What the task requires:
Say how many lines in the data hold "África". Nothing else belongs in the answer.

(Supplied records)

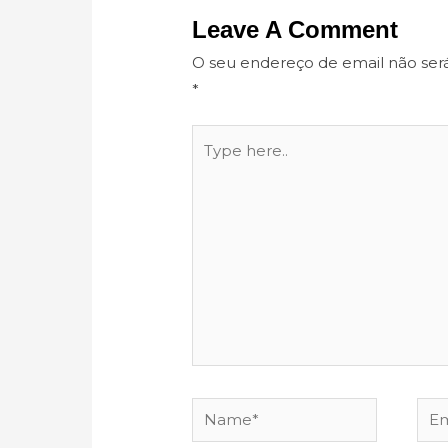
Leave A Comment
O seu endereço de email não ser
*
Type
here..
Name*
Ema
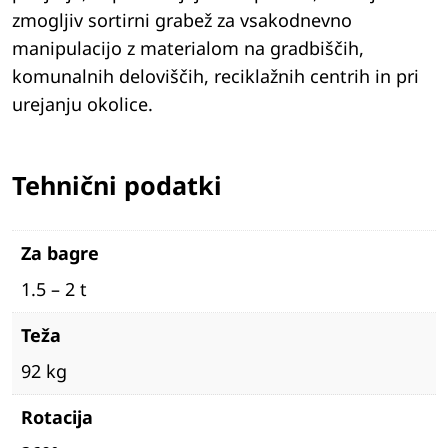
zmogljiv sortirni grabež za vsakodnevno
manipulacijo z materialom na gradbiščih,
komunalnih deloviščih, reciklažnih centrih in pri
urejanju okolice.
Tehnični podatki
Za bagre
1.5 – 2 t
Teža
92 kg
Rotacija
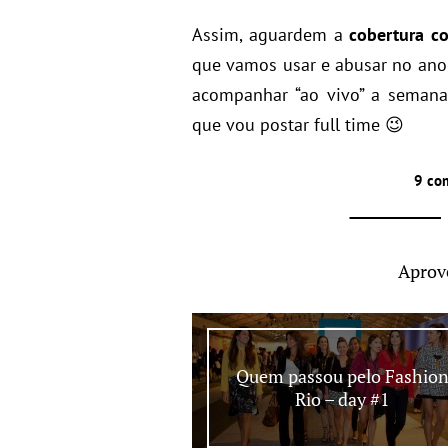
Assim, aguardem a
cobertura c
que vamos usar e abusar no ano 
acompanhar “ao vivo” a seman
que vou postar full time 😉
9 co
Aprov
Quem passou pelo Fashio
Rio – day #1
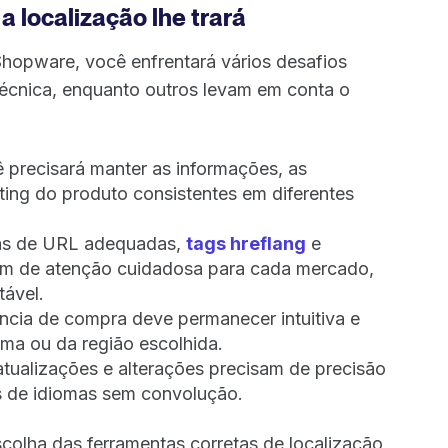
 localização lhe trará
Shopware, você enfrentará vários desafios
técnica, enquanto outros levam em conta o
 precisará manter as informações, as
ting do produto consistentes em diferentes
as de URL adequadas,
tags hreflang
e
am de atenção cuidadosa para cada mercado,
tável.
ncia de compra deve permanecer intuitiva e
ma ou da região escolhida.
tualizações e alterações precisam de precisão
s de idiomas sem convolução.
colha das ferramentas corretas de localização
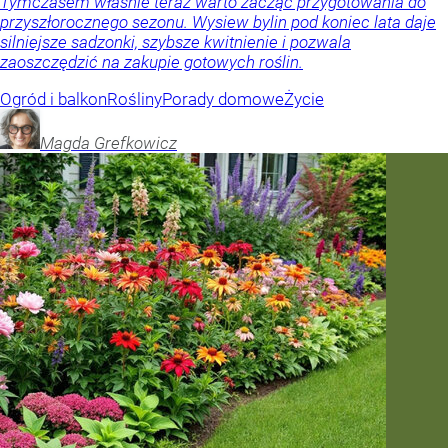
Tymczasem właśnie teraz warto zacząć przygotowania do
przyszłorocznego sezonu. Wysiew bylin pod koniec lata daje
silniejsze sadzonki, szybsze kwitnienie i pozwala
zaoszczędzić na zakupie gotowych roślin.
Ogród i balkon
Rośliny
Porady domowe
Życie
Magda
Grefkowicz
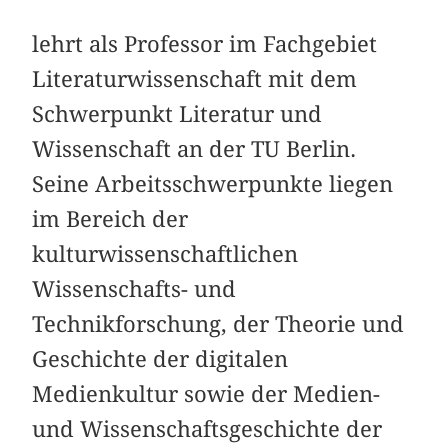
lehrt als Professor im Fachgebiet
Literaturwissenschaft mit dem
Schwerpunkt Literatur und
Wissenschaft an der TU Berlin.
Seine Arbeitsschwerpunkte liegen
im Bereich der
kulturwissenschaftlichen
Wissenschafts- und
Technikforschung, der Theorie und
Geschichte der digitalen
Medienkultur sowie der Medien-
und Wissenschaftsgeschichte der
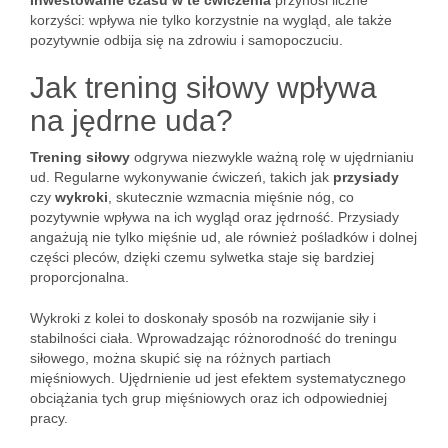
Inwestowanie czasu w te ćwiczenia
przynosi liczne
korzyści: wpływa nie tylko korzystnie na wygląd, ale także
pozytywnie odbija się na zdrowiu i samopoczuciu.
Jak trening siłowy wpływa
na jędrne uda?
Trening siłowy
odgrywa niezwykle ważną rolę w ujędrnianiu
ud. Regularne wykonywanie ćwiczeń, takich jak
przysiady
czy
wykroki
, skutecznie wzmacnia mięśnie nóg, co
pozytywnie wpływa na ich wygląd oraz jędrność. Przysiady
angażują nie tylko mięśnie ud, ale również pośladków i dolnej
części pleców, dzięki czemu sylwetka staje się bardziej
proporcjonalna.
Wykroki z kolei to doskonały sposób na rozwijanie siły i
stabilności ciała. Wprowadzając różnorodność do treningu
siłowego, można skupić się na różnych partiach
mięśniowych. Ujędrnienie ud jest efektem systematycznego
obciążania tych grup mięśniowych oraz ich odpowiedniej
pracy.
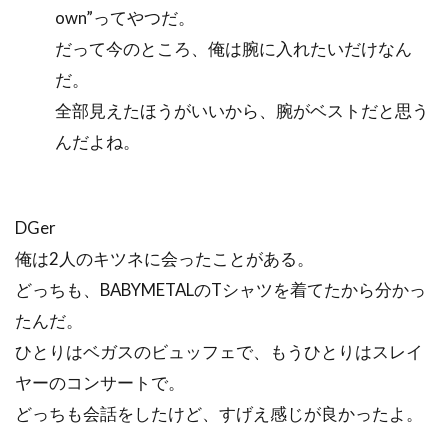
own”ってやつだ。
だって今のところ、俺は腕に入れたいだけなん
だ。
全部見えたほうがいいから、腕がベストだと思う
んだよね。
DGer
俺は2人のキツネに会ったことがある。
どっちも、BABYMETALのTシャツを着てたから分かっ
たんだ。
ひとりはベガスのビュッフェで、もうひとりはスレイ
ヤーのコンサートで。
どっちも会話をしたけど、すげえ感じが良かったよ。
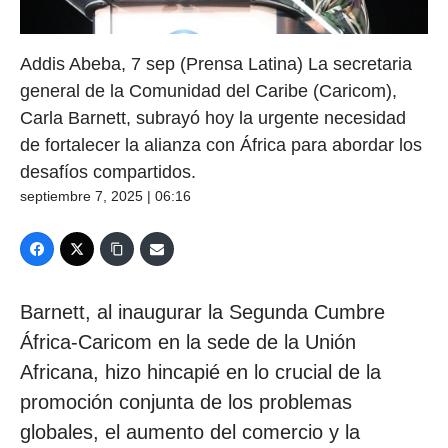
Addis Abeba, 7 sep (Prensa Latina) La secretaria
general de la Comunidad del Caribe (Caricom),
Carla Barnett, subrayó hoy la urgente necesidad
de fortalecer la alianza con África para abordar los
desafíos compartidos.
septiembre 7, 2025 | 06:16
Barnett, al inaugurar la Segunda Cumbre
África-Caricom en la sede de la Unión
Africana, hizo hincapié en lo crucial de la
promoción conjunta de los problemas
globales, el aumento del comercio y la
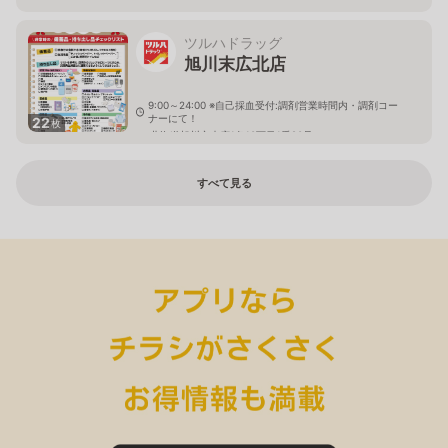
ツルハドラッグ
旭川末広北店
9:00～24:00 ※自己採血受付:調剤営業時間内・調剤コー
ナーにて！
22
枚
北海道旭川市末広1条10丁目1番20号
すべて見る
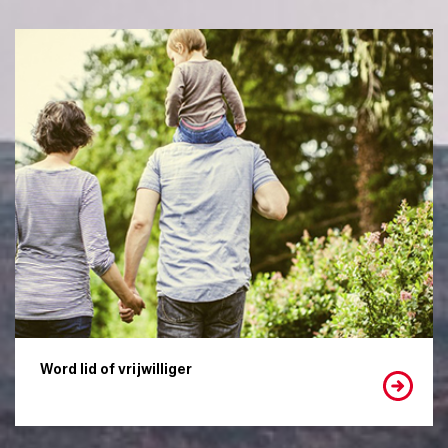
Word lid of vrijwilliger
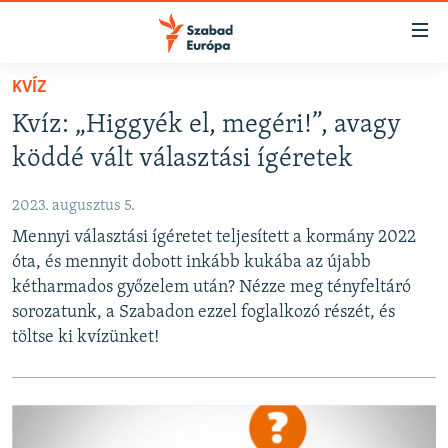
Akadálymentes
mód
Ugrás
KVÍZ
a
NAPIRENDEN
Kvíz: „Higgyék el, megéri!”, avagy
fő
AKTUÁLIS
oldalra
köddé vált választási ígéretek
FELIRATKOZÁS
PODCASTOK
Ugrás
a
2023. augusztus 5.
VIDEÓK
tartalomjegyzékre
Mennyi választási ígéretet teljesített a kormány 2022
Spotify
ELEMZŐ
Ugrás
óta, és mennyit dobott inkább kukába az újabb
a
NER15
kétharmados győzelem után? Nézze meg tényfeltáró
Feliratkozás
keresésre
sorozatunk, a Szabadon ezzel foglalkozó részét, és
SZABADON
töltse ki kvízünket!
TÁRSADALOM
DEMOKRÁCIA
A PÉNZ NYOMÁBAN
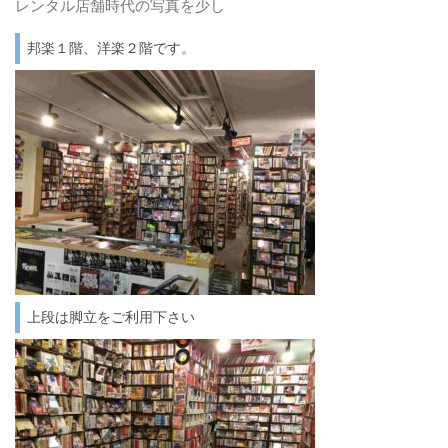
レンタル店舗時代の写真を少し
邦楽１階、洋楽２階です。
上段は脚立をご利用下さい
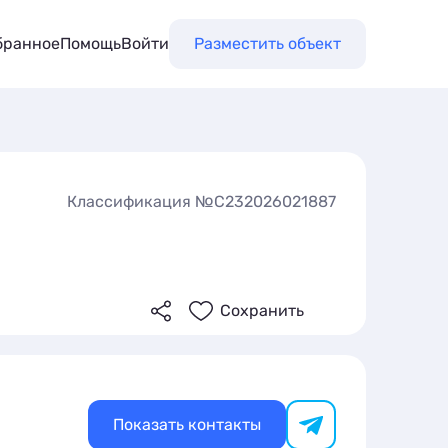
бранное
Помощь
Войти
Разместить объект
Классификация №С232026021887
Сохранить
Показать контакты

(End Supplied records)

Answer to this exercise:
2